We encountered a situation where a remote server's Linux kernel Oops'ed 1) with the Big Kernel Lock acquired 2), and we used the following program to reboot that server:
#include <sys/io.h> int main(void) { iopl(3); outb(0xfe, 0x64); return 0; }
Alternatively:
echo -en '\xfe' | dd of=/dev/port seek=100 bs=1 count=1
This program/command is asking the PC AT keyboard controller on the motherboard to pulse the reset line, as described, for example, here. This is specific to PC-compatible x86 systems indeed. The machine we actually used this trick on was fairly modern - it had the Supermicro X7DVL-E motherboard, which uses the Intel 5000V (Blackford VS) chipset and can run up to two quad-core Xeon CPUs. There's no longer a separate 8042 chip, yet the functionality remained.
The “official” ways to reboot would not work because the reboot(2) syscall starts by trying to acquire the Big Kernel Lock, so it would get stuck. Yet, despite of the Big Kernel Lock, it was possible to SSH into the server, stop most processes, and remount the filesystems read-only. All of this was with an OpenVZ kernel from their “rhel5” branch, and it shows that recent kernel versions make very little use of the Big Kernel Lock (they use fine-grained locking or data structures not requiring locking instead).

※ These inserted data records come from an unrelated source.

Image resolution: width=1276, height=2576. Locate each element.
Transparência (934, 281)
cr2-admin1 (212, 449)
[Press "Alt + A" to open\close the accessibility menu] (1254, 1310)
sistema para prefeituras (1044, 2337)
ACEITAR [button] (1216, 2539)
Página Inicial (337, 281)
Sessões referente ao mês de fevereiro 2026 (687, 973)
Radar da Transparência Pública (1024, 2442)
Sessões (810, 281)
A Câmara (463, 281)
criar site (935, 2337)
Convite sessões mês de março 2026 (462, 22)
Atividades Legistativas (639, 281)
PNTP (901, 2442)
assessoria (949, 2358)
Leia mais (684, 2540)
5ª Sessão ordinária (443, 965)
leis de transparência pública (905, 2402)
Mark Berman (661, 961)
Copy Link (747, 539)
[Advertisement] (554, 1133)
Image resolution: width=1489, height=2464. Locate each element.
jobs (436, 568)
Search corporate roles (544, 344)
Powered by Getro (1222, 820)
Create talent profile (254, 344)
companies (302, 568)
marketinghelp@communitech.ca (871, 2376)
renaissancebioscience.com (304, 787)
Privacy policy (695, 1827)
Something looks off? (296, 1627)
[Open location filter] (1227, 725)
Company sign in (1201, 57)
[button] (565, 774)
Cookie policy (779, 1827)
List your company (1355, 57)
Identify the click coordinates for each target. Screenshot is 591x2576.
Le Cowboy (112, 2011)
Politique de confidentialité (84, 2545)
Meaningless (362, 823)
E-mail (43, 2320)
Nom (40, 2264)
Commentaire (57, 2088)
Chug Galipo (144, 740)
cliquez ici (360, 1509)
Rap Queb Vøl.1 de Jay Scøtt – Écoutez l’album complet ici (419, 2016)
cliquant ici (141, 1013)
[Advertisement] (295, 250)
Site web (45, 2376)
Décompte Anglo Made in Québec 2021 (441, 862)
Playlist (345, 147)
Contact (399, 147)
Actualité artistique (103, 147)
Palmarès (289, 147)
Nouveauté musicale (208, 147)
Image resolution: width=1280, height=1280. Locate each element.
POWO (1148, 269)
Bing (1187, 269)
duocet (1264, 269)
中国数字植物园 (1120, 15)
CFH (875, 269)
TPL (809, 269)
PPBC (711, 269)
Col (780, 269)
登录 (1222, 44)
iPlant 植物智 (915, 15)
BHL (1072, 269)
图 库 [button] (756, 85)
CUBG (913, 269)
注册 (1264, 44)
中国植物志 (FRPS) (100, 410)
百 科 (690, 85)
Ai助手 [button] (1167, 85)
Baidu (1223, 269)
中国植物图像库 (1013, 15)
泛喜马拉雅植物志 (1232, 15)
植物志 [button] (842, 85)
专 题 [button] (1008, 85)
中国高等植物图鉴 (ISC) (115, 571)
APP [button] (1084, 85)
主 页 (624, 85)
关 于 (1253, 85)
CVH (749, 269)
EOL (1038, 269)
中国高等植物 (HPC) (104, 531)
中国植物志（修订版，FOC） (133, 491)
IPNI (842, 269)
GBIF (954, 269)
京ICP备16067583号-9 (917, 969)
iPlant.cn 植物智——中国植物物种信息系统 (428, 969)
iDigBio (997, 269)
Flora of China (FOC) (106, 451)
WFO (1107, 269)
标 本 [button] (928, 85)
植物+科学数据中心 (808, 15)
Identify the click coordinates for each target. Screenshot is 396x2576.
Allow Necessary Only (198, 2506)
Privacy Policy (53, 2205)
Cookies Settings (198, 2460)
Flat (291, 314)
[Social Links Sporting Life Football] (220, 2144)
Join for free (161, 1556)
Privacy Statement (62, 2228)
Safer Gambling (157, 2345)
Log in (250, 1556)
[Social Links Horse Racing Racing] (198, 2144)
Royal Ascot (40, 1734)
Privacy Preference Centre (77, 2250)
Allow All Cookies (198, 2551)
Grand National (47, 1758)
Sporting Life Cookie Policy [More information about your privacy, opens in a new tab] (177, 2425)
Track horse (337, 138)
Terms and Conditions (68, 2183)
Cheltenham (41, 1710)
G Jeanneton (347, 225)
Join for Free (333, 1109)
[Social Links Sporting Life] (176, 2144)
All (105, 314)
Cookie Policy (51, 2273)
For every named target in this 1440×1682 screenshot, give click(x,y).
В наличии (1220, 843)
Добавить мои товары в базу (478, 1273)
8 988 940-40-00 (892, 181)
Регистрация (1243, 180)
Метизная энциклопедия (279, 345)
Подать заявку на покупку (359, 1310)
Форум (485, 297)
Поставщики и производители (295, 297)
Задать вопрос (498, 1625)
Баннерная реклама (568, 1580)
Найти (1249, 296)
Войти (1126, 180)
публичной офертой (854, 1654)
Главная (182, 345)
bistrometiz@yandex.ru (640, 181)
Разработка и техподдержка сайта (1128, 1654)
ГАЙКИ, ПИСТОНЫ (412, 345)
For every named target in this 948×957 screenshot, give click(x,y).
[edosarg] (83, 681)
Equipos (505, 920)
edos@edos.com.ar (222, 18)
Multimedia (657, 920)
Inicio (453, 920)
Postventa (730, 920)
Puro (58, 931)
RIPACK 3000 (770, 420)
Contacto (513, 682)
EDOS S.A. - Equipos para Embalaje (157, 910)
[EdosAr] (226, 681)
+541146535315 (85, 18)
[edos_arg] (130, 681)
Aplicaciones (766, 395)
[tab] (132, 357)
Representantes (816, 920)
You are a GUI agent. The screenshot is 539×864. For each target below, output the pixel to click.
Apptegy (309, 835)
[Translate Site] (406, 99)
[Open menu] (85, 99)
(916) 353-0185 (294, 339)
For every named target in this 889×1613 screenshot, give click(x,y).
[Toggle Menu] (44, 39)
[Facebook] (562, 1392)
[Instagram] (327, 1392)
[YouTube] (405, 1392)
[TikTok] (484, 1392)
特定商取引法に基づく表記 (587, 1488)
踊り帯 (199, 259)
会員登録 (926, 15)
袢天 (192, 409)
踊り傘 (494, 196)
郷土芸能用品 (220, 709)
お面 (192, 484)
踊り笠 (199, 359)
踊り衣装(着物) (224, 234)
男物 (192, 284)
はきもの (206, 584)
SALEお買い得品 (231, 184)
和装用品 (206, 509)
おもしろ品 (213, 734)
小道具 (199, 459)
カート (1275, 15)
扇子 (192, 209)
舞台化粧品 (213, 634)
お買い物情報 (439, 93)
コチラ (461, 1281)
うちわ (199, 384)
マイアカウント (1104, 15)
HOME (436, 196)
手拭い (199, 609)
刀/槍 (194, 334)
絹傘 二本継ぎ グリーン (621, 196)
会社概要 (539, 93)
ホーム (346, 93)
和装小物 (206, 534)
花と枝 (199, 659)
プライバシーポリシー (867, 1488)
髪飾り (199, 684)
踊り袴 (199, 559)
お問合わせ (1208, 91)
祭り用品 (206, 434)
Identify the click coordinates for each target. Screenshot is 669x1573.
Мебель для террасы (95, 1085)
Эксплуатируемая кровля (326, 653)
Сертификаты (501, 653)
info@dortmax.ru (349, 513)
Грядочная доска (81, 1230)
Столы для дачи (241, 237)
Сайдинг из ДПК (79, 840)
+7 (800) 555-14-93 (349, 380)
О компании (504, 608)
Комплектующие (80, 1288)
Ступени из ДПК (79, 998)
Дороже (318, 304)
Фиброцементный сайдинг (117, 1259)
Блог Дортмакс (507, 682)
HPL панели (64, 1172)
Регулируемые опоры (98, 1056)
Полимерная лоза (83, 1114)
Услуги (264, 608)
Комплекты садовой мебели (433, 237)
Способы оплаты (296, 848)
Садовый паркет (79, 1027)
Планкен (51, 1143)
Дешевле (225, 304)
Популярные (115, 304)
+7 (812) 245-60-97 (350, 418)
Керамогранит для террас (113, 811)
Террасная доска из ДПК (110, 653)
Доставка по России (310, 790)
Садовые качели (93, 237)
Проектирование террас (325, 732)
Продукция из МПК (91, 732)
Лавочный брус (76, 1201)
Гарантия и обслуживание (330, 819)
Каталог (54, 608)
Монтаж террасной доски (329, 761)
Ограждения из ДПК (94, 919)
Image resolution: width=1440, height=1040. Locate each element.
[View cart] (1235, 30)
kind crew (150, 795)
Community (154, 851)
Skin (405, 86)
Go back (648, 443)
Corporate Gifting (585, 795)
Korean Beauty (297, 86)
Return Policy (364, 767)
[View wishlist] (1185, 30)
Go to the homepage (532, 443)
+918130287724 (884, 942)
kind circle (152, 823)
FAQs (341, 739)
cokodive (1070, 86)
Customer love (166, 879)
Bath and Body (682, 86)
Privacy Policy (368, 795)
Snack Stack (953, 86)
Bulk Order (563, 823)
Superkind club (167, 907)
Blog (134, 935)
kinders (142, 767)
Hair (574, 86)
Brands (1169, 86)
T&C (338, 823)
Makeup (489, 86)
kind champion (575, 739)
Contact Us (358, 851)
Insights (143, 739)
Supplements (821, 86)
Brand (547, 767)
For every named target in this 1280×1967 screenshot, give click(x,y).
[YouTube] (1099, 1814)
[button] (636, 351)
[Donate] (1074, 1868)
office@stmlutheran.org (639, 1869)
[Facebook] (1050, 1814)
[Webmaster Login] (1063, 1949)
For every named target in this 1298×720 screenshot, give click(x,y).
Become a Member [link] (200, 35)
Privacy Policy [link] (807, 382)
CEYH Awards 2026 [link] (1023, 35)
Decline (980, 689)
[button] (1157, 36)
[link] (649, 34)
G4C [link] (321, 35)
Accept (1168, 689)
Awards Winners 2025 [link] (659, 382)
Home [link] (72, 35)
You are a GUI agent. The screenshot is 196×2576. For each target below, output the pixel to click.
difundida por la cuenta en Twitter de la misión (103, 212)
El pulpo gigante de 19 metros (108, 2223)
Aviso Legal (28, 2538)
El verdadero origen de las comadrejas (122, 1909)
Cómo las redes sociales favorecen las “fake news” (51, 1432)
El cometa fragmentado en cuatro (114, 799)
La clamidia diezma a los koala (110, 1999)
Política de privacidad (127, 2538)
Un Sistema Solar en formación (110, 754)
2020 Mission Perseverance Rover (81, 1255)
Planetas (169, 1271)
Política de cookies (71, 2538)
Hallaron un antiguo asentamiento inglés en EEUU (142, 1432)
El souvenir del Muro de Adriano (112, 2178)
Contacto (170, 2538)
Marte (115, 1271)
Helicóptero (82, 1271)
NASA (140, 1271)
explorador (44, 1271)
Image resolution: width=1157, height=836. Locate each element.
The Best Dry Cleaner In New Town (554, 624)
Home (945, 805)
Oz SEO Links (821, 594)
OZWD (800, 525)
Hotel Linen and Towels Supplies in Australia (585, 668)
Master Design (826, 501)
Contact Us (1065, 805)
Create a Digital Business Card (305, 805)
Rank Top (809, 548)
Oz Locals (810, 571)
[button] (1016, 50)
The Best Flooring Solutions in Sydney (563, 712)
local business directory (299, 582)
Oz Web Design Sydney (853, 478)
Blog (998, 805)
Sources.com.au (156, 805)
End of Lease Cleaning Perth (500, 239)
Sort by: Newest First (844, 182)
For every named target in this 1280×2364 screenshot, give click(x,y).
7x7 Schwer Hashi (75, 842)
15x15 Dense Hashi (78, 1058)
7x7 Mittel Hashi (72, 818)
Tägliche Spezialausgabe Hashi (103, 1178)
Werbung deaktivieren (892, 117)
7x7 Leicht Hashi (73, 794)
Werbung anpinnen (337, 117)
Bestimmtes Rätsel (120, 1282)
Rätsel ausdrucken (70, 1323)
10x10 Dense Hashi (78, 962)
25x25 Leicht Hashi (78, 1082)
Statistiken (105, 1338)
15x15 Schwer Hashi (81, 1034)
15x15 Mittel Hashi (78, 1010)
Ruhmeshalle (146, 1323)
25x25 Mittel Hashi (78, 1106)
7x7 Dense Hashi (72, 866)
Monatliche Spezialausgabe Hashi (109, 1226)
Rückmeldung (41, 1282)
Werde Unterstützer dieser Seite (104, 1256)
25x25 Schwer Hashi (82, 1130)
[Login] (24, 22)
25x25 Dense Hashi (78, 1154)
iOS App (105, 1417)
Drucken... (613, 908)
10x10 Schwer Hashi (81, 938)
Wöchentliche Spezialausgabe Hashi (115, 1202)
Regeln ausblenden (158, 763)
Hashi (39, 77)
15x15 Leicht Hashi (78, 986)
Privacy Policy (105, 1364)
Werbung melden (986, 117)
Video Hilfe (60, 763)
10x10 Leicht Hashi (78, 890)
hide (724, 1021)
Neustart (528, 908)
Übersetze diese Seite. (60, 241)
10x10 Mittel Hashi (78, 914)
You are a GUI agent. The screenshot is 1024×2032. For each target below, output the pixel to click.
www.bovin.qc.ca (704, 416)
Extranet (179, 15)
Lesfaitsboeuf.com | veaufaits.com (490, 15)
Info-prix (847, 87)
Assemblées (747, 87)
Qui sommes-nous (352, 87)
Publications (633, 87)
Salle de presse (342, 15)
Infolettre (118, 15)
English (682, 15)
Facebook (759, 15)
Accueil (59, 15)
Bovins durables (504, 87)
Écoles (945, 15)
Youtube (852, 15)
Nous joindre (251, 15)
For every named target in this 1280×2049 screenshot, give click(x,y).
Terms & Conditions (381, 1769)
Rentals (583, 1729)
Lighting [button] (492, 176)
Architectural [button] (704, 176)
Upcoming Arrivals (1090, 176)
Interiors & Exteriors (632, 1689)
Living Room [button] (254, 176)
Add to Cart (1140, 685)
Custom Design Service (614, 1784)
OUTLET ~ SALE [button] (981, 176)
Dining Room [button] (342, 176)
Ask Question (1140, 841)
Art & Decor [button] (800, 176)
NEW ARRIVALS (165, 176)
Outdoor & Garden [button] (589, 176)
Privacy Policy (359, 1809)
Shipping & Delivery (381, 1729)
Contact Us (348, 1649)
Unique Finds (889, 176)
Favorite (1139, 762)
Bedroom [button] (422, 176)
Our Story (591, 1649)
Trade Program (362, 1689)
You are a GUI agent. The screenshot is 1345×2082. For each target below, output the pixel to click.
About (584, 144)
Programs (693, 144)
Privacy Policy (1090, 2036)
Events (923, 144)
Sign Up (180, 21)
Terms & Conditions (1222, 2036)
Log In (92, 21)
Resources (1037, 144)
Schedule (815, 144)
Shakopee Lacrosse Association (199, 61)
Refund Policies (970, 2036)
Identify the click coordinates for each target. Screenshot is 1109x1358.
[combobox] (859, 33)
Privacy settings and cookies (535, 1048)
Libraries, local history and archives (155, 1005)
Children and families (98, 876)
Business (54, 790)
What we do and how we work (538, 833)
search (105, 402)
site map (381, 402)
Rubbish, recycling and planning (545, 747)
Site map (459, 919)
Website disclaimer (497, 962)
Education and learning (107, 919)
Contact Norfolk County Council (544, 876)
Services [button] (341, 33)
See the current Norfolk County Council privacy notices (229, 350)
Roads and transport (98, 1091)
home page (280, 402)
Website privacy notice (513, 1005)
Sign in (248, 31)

Also relevant is the fact that this specific Linux system had kernel.panic_on_oops
set to 0. This is the default with mainstream Linux kernels, but Red Hat (and thus official OpenVZ kernels based on Red Hat's) are changing the default to 1. If kernel.panic_on_oops
were 1 and kernel.panic
was 0 (the default), the server would get stuck and we would not be able to recover it remotely on our own. On the other hand, if kernel.panic_on_oops
was set to 1 and kernel.panic
to non-zero, the server would reboot on its own (after the specified number of seconds).